Monday, February 9, 2009

Update:

OK, so it's been painfully long since I last wrote on this thing. I'm not even sure why I decided to write again. To actually think that I would be pregnant and on the way to motherhood because of the FET was a joke. Here are the highlights from the past two months:

I finally got to go through with the FET on Dec 16, which happened to be the most perfect day to have it done.
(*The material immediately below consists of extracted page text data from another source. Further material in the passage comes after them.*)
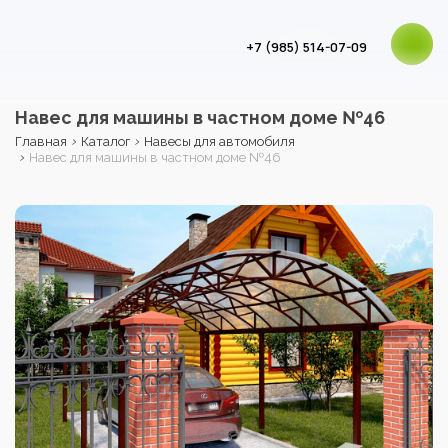
+7 (985) 514-07-09
Навес для машины в частном доме №46
›
›
Главная
Каталог
Навесы для автомобиля
›
Навес для машины в частном доме №46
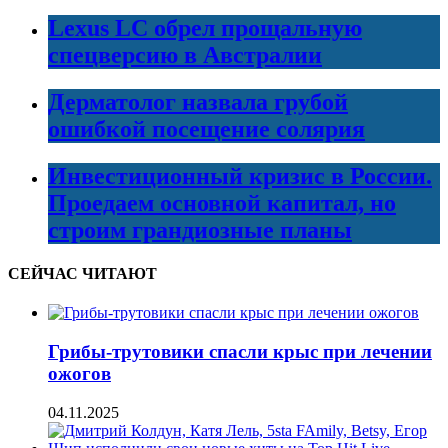
Lexus LC обрел прощальную
спецверсию в Австралии
Дерматолог назвала грубой
ошибкой посещение солярия
Инвестиционный кризис в России.
Проедаем основной капитал, но
строим грандиозные планы
СЕЙЧАС ЧИТАЮТ
Грибы-трутовики спасли крыс при лечении
ожогов
04.11.2025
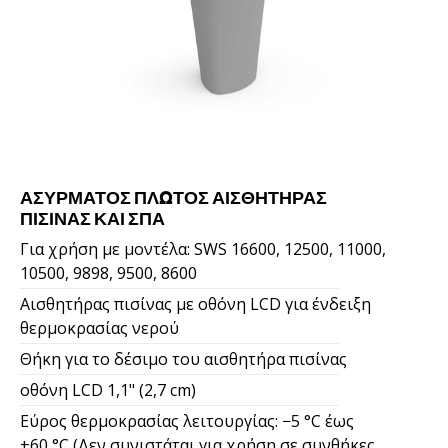
ΑΣΎΡΜΑΤΟΣ ΠΛΩΤΌΣ ΑΙΣΘΗΤΉΡΑΣ
ΠΙΣΊΝΑΣ ΚΑΙ ΣΠΑ
Για χρήση με μοντέλα: SWS 16600, 12500, 11000,
10500, 9898, 9500, 8600
Αισθητήρας πισίνας με οθόνη LCD για ένδειξη
θερμοκρασίας νερού
Θήκη για το δέσιμο του αισθητήρα πισίνας
οθόνη LCD 1,1" (2,7 cm)
Εύρος θερμοκρασίας λειτουργίας: −5 °C έως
I was off work for 3 weeks (plenty of time to rest and let my body create life!) and my ovaries finally decided to shape up (fluid free!) I did a week of PIO (Progesterone in Oil) in my tush before the actual procedure. The needle for that med was INSANE! My bum is still bruised and that was 2 months ago! Poor dh...he squirmed every time he had to watch that needle disappear inside me. I guess I'm glad I never saw it coming even though I couldn't help but jump every single time! I took a hpt in Texas on Christmas eve. It was POSITIVE!!! I took another one on Christmas Day and it was still positive but sadly less so. I knew something wasn't right at that point. The next day I took one more and it was no longer positive. I had a beta blood test that next Monday and it was negative. Crushed. Devastated.

I know that people were praying for a successful outcome. The disappointment is still there but I know that God heard those prayers and answered them in a far different way that I was expecting. I feel at ease, a weird calm even. I'm not stressed about not having children. Although, I did come to a sad realization that I had never pictured our family without children until recently. I was thinking of dh's retirement and where I saw us living...I had to preempt the thought with, "If we have children..." and couldn't automatically assume we would have any by that time (only 7 1/2 more years until retirement...but who's counting?).

Dh and I decided to keep doing fertility meds but no IUI's or IVF until after we move. (NO we still don't know where we are going...in five months.) We're going back to the way baby making is supposed to be! (With the help of Menopur of course.) I should start injections again in 2 days and can't wait to have all those vag ultrasounds and blood work done...wahoo. I know that in the end it will be all worth the pain and discomfort to hold a baby in my arms. One day at a time, one prayer at a time.